Eventi e luoghi che faranno le città: il futuro, capitolo 1

Written by La redazione il 5 May 2020
Aggiornato il 11 May 2020

Quante volte siamo partiti DA ZERO?
Quante volte eravamo lì, abbiamo visto cambiare tutto ma ce ne siamo resi conto solo dopo, come se fosse successo per magia? Qual è il segreto?

Zero riparte dalla città, in un viaggio avanti e indietro sulla linea del tempo. Dagli ultimi 30 anni del passato, da cui sembriamo lontanissimi e da cui prendere il meglio. Dal presente in cui è impossibile andare avanti, è impossibile tornare indietro, in cui siamo immobili e soffriamo. Dal futuro che pretende immaginazione.

Forse, prima ancora di immaginarsi come sarà un collettivo, bisognerebbe dire che dal collettivo bisognerà ripartire per necessità di cose. Perché una lezione che abbiamo capito in questi due mesi di lockdown è che la prospettiva di una vita solitaria – rinchiusi tra le mura di casa e con un’interfaccia digitale a fare da finestra sul resto della socialità – non è desiderabile né desiderata da nessuno, con buona pace della retorica del disagio e della sociopatia che tanto aveva preso piede.

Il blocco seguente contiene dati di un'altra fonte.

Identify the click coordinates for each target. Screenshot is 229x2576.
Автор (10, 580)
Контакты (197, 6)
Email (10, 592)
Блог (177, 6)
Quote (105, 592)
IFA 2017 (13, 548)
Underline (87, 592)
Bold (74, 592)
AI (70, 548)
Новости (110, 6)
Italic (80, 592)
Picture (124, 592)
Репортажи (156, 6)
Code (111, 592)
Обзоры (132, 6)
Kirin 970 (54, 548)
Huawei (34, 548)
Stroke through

Perché, nota dolentissima, da questa faccenda usciremo a pezzi da un punto di vista economico: privati a secco da mesi, lavoratori in cassa integrazione, persone che si ritroveranno senza un lavoro nel giro di pochi mesi e dovranno cominciare una nuova vita. Essere insieme e unire le forze sarà quindi una conditio sine qua non per ripartire e riconquistare socialità, cultura e divertimento.

Macao, Milano – Photo Credits: Silvia Violante Rouge

Un collettivo dovrà relazionarsi a una città nuova: impaurita, impoverita, svuotata – in quanti tornanti al proprio domicilio o al proprio luogo d’origine faranno di nuovo le valigie per ritornare tra i palazzi? – dalle maglie larghe e distanti ma che, al tempo stesso, avrà voglia di ricominciare, di ritrovarsi, di recuperare tutto il tempo passato a casa a costo di non andare a dormire per giorni interi.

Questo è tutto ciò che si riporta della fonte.